=== Aim of the exercise ===
With the pictures left out, retype exactly the lines below starting at the line that contains "helping reduce raw" and ending at the line that contains "practices for machine shops. The focus is on".

Extracted page text data

· · · · ·

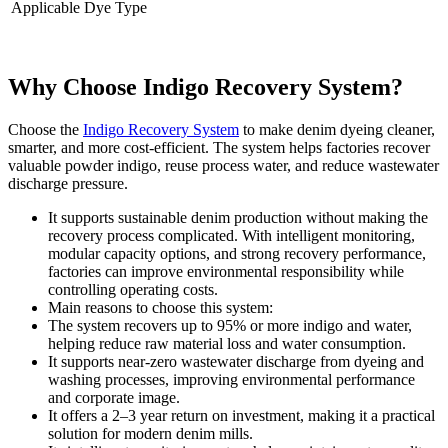
Applicable Dye Type
Why Choose Indigo Recovery System?
Choose the
Indigo Recovery System
to make denim dyeing cleaner,
smarter, and more cost-efficient. The system helps factories recover
valuable powder indigo, reuse process water, and reduce wastewater
discharge pressure.
It supports sustainable denim production without making the
recovery process complicated. With intelligent monitoring,
modular capacity options, and strong recovery performance,
factories can improve environmental responsibility while
controlling operating costs.
Main reasons to choose this system:
The system recovers up to 95% or more indigo and water,
helping reduce raw material loss and water consumption.
It supports near-zero wastewater discharge from dyeing and
washing processes, improving environmental performance
and corporate image.
It offers a 2–3 year return on investment, making it a practical
solution for modern denim mills.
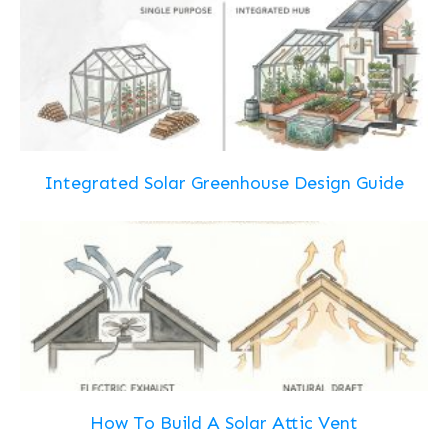
Integrated Solar Greenhouse Design Guide
How To Build A Solar Attic Vent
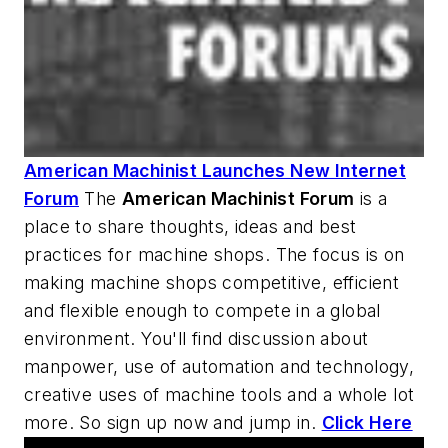
American Machinist Launches New Internet
Forum
The
American Machinist
Forum
is a
place to share thoughts, ideas and best
practices for machine shops. The focus is on
making machine shops competitive, efficient
and flexible enough to compete in a global
environment. You'll find discussion about
manpower, use of automation and technology,
creative uses of machine tools and a whole lot
more. So sign up now and jump in.
Click Here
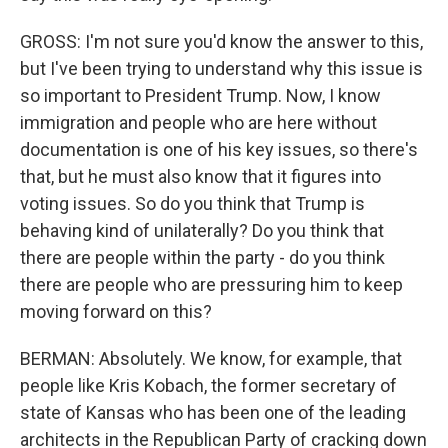
GROSS: I'm not sure you'd know the answer to this,
but I've been trying to understand why this issue is
so important to President Trump. Now, I know
immigration and people who are here without
documentation is one of his key issues, so there's
that, but he must also know that it figures into
voting issues. So do you think that Trump is
behaving kind of unilaterally? Do you think that
there are people within the party - do you think
there are people who are pressuring him to keep
moving forward on this?
BERMAN: Absolutely. We know, for example, that
people like Kris Kobach, the former secretary of
state of Kansas who has been one of the leading
architects in the Republican Party of cracking down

· · · · ·

=== Exercise response ===
helping reduce raw material loss and water consumption.
It supports near-zero wastewater discharge from dyeing and
washing processes, improving environmental performance
and corporate image.
It offers a 2–3 year return on investment, making it a practical
solution for modern denim mills.
Integrated Solar Greenhouse Design Guide
How To Build A Solar Attic Vent
American Machinist Launches New Internet
Forum
The
American Machinist
Forum
is a
place to share thoughts, ideas and best
practices for machine shops. The focus is on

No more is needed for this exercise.